The Event that Put Plymouth on Touring Maps
By Jennie Shurtleff
A century ago, tourists were flocking to Vermont. The explosion in popularity of the automobile, made remote places accessible, and many people spent their time touring - driving from one scenic location to another. One of the main Vermont destinations in 1923 was the remote town of Plymouth, Vermont.
Plymouth had been catapulted from relative obscurity into the national spotlight with the sudden and unexpected death of President Warren Harding from a heart attack, that left his Vice President, John Calvin Coolidge Jr., as the 30th President of the United States.
Coolidge, who was born and grew up in Plymouth, Vermont, was actually in his hometown visiting his family when he learned of Harding’s death. Since the Coolidge’s home lacked both telephone and electricity, the news came by messenger in the middle of the night. Calvin Coolidge’s father, a notary public and justice of the peace, administered the oath of office to his son, at 2:47 AM on August 3, 1923, in the family parlor which was illuminated by just a kerosene lamp.
The day after Coolidge took the oath of office, he returned to Washington, DC, and he was quietly administered the oath for a second time, this time by one of the Supreme Court justices. This was likely done to remove any doubt that Coolidge had legitimately been sworn into office in case the legitimacy of his presidency was ever questioned.
Within days, the small New England village of Plymouth, Vermont, became a point of interest for tourists who wanted to see the Coolidge home and the town where the new president had been born and raised. It appears that the old-time, homey mystique of the swearing-in ceremony had captured people’s attention, and they wanted to learn more about their new President.
The August 3, 1923, issue of the Vermont Standard states:
“Plymouth has been put on the tourists’ map since Calvin Coolidge took the oath of office as President of the United States in the farmhouse there, where he passed his boyhood and where his father now resides. Everybody wants to see the President’s home and the cross-roads hamlet has seen more automobiles in the last two weeks than have appeared in years in the place all together. Traffic that formerly came north from Manchester through the valley of the Otter now climbs Peru mountain and goes up to Plymouth via Ludlow, and northbound traffic from Boston and White Mountain points detours through the Black River Valley at Ludlow instead of coming to Rutland.

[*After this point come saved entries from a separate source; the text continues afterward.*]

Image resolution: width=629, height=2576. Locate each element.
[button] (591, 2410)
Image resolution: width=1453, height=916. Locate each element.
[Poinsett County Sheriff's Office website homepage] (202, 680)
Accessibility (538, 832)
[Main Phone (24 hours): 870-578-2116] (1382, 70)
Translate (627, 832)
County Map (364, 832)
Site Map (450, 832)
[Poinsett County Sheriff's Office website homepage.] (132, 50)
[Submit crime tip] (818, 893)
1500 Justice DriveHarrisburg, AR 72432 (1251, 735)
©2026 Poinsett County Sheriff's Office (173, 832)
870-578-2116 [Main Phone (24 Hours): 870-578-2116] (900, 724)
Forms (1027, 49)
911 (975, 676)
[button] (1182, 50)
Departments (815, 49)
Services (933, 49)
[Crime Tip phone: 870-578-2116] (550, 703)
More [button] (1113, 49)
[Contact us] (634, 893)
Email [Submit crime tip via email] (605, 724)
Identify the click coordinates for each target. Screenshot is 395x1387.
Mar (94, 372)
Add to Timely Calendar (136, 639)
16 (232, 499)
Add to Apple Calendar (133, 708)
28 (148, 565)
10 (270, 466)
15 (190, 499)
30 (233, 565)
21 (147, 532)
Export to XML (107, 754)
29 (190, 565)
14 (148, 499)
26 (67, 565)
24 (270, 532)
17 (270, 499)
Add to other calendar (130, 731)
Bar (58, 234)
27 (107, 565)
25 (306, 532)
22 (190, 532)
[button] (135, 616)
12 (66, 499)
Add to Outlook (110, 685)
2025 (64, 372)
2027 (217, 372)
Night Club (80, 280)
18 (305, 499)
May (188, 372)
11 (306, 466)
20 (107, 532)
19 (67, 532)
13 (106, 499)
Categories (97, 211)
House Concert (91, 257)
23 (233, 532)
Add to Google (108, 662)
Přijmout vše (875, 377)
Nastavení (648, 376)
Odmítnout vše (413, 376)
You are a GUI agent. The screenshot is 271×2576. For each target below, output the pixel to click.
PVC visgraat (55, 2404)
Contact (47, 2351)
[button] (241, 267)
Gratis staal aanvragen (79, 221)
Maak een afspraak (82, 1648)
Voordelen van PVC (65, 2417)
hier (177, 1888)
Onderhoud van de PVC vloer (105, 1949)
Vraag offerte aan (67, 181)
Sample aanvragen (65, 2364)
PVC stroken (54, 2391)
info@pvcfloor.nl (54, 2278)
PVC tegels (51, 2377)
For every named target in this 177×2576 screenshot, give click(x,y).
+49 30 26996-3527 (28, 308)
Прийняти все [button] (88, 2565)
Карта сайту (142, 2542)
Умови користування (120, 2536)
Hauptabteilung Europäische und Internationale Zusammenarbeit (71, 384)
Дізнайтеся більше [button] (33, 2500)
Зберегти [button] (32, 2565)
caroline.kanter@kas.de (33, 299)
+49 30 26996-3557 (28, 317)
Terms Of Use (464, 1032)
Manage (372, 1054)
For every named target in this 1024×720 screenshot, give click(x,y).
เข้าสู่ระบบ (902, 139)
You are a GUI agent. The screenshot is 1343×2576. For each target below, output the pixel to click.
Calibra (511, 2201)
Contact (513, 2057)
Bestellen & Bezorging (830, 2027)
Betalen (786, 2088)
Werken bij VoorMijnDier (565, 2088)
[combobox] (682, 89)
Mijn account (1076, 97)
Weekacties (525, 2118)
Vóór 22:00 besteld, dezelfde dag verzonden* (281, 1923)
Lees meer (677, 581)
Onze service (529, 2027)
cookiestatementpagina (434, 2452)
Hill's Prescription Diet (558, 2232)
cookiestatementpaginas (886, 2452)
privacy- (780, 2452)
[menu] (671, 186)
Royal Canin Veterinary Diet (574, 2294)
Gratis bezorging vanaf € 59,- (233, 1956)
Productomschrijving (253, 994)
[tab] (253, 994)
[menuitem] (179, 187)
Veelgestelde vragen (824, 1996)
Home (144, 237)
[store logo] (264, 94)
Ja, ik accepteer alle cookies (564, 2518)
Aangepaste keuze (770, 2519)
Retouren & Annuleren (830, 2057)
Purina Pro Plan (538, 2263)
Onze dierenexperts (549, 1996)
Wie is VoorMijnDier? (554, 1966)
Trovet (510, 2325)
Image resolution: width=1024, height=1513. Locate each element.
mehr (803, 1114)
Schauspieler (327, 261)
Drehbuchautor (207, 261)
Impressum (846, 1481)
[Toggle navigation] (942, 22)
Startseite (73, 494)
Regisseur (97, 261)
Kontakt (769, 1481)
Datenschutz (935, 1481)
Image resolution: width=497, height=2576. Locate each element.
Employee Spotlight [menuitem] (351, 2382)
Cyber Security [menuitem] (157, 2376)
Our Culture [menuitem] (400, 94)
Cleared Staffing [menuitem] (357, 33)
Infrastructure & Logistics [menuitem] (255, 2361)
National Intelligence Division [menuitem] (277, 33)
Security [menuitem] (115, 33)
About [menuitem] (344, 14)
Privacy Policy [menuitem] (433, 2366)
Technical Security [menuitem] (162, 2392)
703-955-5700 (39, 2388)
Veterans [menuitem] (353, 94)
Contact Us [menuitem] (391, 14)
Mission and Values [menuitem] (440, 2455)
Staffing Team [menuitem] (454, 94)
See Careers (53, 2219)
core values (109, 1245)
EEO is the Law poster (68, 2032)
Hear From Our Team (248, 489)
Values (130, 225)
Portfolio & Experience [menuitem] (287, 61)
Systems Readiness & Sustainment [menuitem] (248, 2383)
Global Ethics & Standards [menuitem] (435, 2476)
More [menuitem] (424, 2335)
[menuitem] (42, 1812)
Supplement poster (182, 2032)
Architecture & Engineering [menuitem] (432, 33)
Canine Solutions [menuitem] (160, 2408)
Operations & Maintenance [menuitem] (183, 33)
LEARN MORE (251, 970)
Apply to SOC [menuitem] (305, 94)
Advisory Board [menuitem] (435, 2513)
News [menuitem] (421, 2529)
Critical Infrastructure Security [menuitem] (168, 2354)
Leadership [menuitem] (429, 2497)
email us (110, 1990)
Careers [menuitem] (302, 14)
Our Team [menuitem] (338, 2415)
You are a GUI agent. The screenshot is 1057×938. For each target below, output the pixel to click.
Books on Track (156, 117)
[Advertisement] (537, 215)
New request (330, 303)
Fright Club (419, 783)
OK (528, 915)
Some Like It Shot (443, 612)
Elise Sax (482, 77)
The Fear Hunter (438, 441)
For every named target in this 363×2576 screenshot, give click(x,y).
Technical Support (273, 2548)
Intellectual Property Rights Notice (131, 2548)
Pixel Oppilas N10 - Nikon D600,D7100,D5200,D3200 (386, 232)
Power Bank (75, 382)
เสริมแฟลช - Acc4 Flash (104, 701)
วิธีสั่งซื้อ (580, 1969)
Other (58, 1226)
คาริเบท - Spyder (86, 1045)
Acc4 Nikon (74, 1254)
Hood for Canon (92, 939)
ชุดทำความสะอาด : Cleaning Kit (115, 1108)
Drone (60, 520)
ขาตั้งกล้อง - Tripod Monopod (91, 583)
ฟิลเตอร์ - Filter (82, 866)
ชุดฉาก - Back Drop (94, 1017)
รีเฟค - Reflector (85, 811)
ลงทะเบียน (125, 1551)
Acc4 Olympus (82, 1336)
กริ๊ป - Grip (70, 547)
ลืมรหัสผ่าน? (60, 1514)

Thousands of rolls of film have been used in taking photographs of the Coolidge house since the day the wires flashed the news that President Harding had died. But it is the postcard vendors who are reaping a rich harvest out of the fact that Calvin Coolidge was in the place of his birth when he received words that he was to ascend to the nation’s highest office. One firm in Rutland is printing a thousand picture postal cards a day for the Plymouth trade and others are filling large orders regularly to fill the demand created by Tourists who want as souvenirs evidence as to what the camera saw on the occasion when Coolidge qualified as the nation’s chief.”
While tourists do not flock to Plymouth as they did during the opening days of Coolidge’s presidency, the President Calvin Coolidge State Historic Site in Plymouth Notch provides visitors with a variety of opportunities to see the historic village, which looks much the way it did while Coolidge was alive. The hamlet also boasts a Museum and Education Center that has exhibits that shed light on both Coolidge’s personal and political life and the momentous event of Coolidge’s swearing-in that took place 100 years ago.